Exercise instructions
Return only the lines running from the top of the entries to the line with "Βουλγαρίας Δανιήλ, προσδίδοντας ιδιαίτερη", inclusive, exactly as written.

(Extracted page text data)

------

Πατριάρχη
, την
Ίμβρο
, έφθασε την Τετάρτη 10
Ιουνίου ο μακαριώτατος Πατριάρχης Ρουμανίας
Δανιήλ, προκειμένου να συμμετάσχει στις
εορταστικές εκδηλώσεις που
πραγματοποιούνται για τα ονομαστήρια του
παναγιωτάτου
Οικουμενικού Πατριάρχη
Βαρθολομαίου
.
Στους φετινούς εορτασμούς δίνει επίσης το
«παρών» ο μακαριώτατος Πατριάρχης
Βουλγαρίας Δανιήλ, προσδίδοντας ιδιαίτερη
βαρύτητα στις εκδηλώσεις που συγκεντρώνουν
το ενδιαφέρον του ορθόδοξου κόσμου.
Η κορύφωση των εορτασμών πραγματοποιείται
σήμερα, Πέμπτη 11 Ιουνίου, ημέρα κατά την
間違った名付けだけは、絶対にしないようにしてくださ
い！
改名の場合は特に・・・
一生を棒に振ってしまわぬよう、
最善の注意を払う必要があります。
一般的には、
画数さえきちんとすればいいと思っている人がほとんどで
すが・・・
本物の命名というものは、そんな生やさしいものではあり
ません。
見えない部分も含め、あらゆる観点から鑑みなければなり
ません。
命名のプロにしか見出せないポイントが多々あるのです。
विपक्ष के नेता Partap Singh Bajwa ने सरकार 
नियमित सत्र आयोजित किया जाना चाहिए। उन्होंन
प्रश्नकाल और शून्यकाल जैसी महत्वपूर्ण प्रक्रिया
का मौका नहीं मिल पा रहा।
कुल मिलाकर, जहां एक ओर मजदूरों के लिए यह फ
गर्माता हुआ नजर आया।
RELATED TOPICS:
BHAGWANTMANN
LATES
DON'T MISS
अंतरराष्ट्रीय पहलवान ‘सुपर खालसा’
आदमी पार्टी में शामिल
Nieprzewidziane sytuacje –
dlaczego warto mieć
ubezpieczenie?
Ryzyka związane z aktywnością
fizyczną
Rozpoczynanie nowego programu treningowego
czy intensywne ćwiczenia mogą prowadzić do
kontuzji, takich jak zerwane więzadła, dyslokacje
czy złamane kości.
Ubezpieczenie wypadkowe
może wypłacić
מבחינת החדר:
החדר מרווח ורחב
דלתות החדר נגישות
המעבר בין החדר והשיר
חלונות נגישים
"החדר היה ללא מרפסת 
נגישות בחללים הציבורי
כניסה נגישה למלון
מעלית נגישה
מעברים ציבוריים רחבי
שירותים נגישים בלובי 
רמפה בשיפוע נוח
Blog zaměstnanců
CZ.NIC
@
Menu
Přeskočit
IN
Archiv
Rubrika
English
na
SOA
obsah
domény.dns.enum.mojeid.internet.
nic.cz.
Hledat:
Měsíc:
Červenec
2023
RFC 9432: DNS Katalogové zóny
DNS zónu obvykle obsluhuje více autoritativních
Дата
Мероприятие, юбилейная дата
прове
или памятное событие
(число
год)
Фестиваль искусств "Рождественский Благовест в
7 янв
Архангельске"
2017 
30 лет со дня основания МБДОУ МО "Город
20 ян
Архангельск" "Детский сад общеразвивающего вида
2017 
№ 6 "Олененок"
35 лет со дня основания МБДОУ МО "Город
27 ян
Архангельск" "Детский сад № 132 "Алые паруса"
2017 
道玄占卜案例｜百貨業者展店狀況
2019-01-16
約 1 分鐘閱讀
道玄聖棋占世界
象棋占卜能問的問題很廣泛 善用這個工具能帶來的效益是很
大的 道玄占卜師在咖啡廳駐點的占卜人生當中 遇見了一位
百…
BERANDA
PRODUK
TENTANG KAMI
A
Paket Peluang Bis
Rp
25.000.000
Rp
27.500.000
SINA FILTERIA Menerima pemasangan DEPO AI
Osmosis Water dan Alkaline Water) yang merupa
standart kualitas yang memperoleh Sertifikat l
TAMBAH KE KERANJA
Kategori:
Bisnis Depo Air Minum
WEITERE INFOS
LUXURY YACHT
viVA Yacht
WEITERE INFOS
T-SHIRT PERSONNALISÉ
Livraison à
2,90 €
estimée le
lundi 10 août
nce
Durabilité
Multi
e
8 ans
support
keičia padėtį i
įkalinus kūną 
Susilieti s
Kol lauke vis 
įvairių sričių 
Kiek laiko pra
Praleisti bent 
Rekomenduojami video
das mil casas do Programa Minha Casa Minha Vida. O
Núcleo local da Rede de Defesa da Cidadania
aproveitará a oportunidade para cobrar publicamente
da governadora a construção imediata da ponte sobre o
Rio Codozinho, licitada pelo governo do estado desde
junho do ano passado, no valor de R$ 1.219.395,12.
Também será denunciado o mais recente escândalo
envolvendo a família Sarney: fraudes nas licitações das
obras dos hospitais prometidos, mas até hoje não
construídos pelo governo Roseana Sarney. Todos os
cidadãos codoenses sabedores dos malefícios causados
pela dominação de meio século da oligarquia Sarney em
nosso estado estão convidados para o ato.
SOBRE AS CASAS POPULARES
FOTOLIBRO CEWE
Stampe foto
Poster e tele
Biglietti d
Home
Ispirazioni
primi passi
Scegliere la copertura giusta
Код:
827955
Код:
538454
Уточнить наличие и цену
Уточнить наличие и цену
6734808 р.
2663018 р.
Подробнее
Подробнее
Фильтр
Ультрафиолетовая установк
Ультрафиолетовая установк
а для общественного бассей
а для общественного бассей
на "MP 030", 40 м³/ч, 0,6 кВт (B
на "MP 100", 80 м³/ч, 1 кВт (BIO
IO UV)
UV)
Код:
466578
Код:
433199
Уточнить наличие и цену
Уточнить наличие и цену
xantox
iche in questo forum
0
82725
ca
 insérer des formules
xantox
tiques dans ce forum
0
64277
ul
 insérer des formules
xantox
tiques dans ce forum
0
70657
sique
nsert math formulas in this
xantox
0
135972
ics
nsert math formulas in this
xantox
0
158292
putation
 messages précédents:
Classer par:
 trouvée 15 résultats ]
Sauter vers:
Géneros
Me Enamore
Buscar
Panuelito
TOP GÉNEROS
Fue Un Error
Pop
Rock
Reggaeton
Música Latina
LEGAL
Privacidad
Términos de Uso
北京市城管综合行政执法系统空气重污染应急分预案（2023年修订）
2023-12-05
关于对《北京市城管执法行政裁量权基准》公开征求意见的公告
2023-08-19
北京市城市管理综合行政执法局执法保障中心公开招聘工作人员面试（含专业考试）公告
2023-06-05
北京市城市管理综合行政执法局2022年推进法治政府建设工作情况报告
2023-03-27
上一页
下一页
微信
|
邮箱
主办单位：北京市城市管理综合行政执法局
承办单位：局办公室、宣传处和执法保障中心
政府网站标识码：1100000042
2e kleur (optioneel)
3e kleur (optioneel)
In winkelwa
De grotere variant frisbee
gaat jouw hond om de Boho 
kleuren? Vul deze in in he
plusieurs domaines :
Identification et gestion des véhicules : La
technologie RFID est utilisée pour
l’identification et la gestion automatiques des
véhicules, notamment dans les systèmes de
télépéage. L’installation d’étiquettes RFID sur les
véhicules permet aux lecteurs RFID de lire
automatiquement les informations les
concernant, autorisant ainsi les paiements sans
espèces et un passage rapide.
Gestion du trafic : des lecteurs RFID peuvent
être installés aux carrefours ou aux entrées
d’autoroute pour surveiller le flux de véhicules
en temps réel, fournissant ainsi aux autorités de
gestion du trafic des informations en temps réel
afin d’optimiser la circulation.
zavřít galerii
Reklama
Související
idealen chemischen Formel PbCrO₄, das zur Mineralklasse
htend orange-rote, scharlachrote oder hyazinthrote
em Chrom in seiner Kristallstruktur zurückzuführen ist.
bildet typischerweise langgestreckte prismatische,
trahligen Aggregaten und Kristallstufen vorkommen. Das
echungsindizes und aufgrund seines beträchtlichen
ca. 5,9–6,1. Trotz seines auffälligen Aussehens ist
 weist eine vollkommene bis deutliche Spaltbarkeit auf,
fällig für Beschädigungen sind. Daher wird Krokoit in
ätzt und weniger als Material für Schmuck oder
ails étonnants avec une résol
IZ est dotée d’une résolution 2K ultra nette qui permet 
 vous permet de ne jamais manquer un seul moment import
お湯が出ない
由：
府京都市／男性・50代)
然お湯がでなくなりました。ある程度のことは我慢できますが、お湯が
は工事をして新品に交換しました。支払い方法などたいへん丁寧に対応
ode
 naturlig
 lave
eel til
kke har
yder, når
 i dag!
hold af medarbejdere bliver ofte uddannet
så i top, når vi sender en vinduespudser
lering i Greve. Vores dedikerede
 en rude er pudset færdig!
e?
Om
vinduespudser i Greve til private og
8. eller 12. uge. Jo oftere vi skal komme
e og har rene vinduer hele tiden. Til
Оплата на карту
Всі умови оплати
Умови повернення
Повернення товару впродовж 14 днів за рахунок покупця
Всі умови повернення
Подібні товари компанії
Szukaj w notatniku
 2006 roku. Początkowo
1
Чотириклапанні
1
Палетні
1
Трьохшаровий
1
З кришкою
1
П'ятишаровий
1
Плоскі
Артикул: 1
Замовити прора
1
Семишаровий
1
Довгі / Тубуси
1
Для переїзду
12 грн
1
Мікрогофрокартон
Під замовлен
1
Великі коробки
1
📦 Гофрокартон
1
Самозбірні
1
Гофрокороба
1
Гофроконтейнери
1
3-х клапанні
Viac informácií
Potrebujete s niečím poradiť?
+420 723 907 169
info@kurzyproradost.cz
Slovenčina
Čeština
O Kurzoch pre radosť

------

Solution to this exercise
Πατριάρχη
, την
Ίμβρο
, έφθασε την Τετάρτη 10
Ιουνίου ο μακαριώτατος Πατριάρχης Ρουμανίας
Δανιήλ, προκειμένου να συμμετάσχει στις
εορταστικές εκδηλώσεις που
πραγματοποιούνται για τα ονομαστήρια του
παναγιωτάτου
Οικουμενικού Πατριάρχη
Βαρθολομαίου
.
Στους φετινούς εορτασμούς δίνει επίσης το
«παρών» ο μακαριώτατος Πατριάρχης
Βουλγαρίας Δανιήλ, προσδίδοντας ιδιαίτερη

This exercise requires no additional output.